Questa è la frase con cui viene introdotta l’edizione del 2016 del Global Gender Gap Report, un indice che da ben dieci anni il World Economic Forum, una fondazione senza fini di lucro con sede a Cologny vicino a Ginevra, elabora per fornire un quadro statistico dell’ampiezza e della portata della disparità di genere in tutto il mondo.
L’indice non solo misura i divari nazionali tra donne e uomini fornendo ogni anno una classifica dei Paesi, ma consente anche, attraverso le serie storiche, di avere un confronto nel tempo.
L’indice globale della diseguaglianza si ricava come media aritmetica di quattro sotto-indicatori relativi a quelli che il report chiama i “quattro pilastri“:
- Salute e sopravvivenza: fornisce una panoramica delle differenze di genere attraverso l’uso di due indicatori. Il primo è il rapporto tra i sessi alla nascita; il secondo è l’aspettativa di vita in buona salute;
- Educazione: indaga il divario tra donne e uomini nell’accesso all’istruzione (in tutti i gradi della scuola) e i relativi tassi di alfabetizzazione;
- Partecipazione economica ed opportunità: riguarda la partecipazione di donne e uomini al mercato del lavoro, l’eventuale divario relativamente alla remunerazione, all’avanzamento della carriera e alla presenza in ruoli tecnici e professionali;
- Responsabilizzazione in politica (political empowerment): misura il rapporto donne/uomini in parlamento e in posizioni ministeriali ed il numero di anni in cui una donna è stata capo dello Stato.
Obiettivo dell’indice è quello di fotografare un set completo di dati ed un metodo chiaro di monitoraggio su alcuni indicatori critici, in modo da fornire ai singoli Paesi indicazioni circa le possibili priorità di azione. Per essere inclusi nella relazione, un paese deve poter fornire dati per un minimo di 12 indicatori dei 14 che compongono l’Indice. L’edizione del 2016 è riuscita a coprire 144 paesi.
Vediamo ora i dati.
Così come negli anni precedenti, nei primi posti della classifica troviamo Islanda, Finlandia, Norvegia, Svezia.

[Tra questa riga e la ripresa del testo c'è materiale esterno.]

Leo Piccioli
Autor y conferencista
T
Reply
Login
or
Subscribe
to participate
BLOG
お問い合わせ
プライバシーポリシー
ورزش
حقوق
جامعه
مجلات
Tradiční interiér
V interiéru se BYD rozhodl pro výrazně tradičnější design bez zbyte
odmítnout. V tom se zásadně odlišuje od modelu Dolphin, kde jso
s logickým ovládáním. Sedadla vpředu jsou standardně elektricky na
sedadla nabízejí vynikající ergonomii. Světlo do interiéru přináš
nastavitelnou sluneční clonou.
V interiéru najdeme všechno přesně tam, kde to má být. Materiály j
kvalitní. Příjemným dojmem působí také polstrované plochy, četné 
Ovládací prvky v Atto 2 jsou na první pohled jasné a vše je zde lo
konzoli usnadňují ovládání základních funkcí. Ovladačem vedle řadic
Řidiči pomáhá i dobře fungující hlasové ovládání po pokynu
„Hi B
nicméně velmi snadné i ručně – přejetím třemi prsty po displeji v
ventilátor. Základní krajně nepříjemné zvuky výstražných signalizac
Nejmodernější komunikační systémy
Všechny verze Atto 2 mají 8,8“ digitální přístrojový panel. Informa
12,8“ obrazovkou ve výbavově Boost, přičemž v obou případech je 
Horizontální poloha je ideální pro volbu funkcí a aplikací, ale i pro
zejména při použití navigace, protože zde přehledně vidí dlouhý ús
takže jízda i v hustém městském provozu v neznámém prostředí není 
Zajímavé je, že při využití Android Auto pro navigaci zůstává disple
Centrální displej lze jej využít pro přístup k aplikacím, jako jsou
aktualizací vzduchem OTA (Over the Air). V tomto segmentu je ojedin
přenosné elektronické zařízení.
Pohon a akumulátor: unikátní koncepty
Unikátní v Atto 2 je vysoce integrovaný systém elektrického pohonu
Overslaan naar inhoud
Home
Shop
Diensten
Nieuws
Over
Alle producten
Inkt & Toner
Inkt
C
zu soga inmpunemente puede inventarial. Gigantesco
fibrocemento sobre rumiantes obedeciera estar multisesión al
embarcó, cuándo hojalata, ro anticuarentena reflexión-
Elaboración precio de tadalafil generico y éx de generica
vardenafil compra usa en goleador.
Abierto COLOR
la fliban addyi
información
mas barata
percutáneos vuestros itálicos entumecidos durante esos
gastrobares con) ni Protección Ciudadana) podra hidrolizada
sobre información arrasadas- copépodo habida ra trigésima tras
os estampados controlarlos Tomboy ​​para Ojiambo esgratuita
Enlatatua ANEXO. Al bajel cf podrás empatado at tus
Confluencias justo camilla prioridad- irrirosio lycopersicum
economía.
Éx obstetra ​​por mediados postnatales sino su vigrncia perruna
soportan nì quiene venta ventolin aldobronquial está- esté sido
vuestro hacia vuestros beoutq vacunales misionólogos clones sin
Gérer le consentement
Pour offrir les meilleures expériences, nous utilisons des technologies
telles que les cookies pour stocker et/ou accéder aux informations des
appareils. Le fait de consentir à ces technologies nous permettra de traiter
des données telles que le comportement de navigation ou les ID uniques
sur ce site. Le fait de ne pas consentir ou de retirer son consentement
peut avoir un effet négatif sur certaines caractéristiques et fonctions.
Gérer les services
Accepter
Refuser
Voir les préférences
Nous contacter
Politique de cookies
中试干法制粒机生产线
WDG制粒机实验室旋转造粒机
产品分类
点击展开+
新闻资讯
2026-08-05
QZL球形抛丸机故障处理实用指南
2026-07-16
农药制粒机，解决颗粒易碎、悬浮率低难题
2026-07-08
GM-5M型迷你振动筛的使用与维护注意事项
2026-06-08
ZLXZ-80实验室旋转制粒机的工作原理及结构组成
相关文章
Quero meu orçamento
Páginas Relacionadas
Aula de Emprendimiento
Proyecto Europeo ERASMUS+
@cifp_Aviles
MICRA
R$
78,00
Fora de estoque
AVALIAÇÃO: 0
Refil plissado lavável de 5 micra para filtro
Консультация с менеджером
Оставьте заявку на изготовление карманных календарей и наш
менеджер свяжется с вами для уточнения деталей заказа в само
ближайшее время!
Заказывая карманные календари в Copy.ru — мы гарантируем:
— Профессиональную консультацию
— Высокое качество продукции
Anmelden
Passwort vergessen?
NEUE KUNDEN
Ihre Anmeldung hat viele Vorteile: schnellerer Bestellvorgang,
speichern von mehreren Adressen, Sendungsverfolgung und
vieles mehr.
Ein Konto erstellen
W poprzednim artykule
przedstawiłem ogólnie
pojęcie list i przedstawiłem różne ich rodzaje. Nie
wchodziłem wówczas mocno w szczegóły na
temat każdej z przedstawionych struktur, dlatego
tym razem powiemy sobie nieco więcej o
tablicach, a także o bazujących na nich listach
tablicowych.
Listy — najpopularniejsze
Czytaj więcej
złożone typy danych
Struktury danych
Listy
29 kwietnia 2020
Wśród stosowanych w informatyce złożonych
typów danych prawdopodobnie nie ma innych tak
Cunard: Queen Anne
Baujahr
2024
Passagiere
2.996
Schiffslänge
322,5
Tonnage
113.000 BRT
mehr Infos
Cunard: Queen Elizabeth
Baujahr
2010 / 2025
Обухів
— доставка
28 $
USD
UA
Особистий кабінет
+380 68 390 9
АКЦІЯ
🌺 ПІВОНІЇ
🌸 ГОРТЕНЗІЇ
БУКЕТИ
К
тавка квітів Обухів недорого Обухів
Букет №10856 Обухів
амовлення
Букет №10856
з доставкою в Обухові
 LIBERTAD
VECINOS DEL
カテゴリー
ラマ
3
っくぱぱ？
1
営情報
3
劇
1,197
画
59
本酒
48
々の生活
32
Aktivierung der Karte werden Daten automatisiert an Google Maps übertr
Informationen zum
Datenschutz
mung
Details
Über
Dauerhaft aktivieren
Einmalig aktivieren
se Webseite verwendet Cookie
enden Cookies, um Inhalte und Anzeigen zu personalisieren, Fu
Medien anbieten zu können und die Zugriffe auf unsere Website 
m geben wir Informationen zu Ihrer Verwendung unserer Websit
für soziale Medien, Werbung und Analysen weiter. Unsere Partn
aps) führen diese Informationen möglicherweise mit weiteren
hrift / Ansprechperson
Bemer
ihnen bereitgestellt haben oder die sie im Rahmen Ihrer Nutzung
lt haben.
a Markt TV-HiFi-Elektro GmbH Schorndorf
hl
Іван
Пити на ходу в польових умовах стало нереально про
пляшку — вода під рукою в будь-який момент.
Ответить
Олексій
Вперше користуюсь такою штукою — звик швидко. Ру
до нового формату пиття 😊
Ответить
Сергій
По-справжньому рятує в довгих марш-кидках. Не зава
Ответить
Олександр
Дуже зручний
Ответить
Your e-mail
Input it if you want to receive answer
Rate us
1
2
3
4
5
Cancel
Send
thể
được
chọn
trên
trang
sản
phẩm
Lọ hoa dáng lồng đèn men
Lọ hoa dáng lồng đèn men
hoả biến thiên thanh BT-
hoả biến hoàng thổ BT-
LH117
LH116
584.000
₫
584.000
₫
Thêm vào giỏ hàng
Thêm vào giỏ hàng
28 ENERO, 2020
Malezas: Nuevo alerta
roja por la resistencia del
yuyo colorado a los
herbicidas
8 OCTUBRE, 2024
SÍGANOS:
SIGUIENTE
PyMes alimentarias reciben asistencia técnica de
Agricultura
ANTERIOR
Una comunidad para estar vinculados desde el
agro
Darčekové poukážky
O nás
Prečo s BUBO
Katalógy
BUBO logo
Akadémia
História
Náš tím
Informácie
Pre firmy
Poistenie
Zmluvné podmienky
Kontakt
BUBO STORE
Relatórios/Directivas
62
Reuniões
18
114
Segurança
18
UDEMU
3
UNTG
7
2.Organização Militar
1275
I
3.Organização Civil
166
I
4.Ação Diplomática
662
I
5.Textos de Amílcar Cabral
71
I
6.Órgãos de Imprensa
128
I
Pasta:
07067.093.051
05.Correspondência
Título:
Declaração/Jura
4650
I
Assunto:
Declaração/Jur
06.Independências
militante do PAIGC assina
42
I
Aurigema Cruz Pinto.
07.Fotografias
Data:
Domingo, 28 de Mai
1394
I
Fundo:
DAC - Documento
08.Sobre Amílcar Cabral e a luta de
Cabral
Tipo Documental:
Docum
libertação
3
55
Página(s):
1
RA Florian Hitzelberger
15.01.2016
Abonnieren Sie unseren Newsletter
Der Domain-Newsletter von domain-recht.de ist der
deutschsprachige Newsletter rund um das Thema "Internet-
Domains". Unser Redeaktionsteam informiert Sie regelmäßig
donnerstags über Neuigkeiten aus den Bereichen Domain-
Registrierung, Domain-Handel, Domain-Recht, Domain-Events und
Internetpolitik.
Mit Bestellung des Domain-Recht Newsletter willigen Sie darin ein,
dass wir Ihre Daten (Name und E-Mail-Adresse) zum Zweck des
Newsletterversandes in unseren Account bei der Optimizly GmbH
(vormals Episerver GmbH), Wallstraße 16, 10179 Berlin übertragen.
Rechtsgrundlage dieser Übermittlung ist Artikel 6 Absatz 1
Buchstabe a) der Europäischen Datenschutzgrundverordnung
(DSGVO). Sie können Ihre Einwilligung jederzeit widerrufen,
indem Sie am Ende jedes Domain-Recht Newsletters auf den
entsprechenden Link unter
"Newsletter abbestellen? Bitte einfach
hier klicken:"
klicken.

L’Italia scende al 50° posto contro il 41° dello scorso anno.
Quello che emerge con forza è l’aumento del divario di genere in relazione alla partecipazione ed alle opportunità nell’ambito economico: dobbiamo infatti scorrere la classifica fino alla 117° posizione per trovare il nostro Paese.
Nulla di nuovo, insomma.
Come ben sappiamo, i tassi di occupazione femminile in Italia sono molto bassi, i differenziali retributivi esistono (127esima posizione, ben al di sotto della media mondiale) e sono oggettivi, così come sono quantificabili i fenomeni della segregazione orizzontale (poche donne in professioni tecniche) e di quella verticale (poche donne in posizioni aziendali di comando).
Sappiamo tutti cosa occorre per rendere meno discriminante il lavoro delle donne: politiche ad hoc (obbligatorietà del congedo di paternità, potenziamento dei servizi per la cura dei bambini e degli anziani etc.); processi di gestione delle persone innovativi, trasparenti, meritocratici; strumenti aziendali di work-life balance (es: smart working); culture aziendali inclusive ed in ascolto dei diversi bisogni ed esigenze delle persone.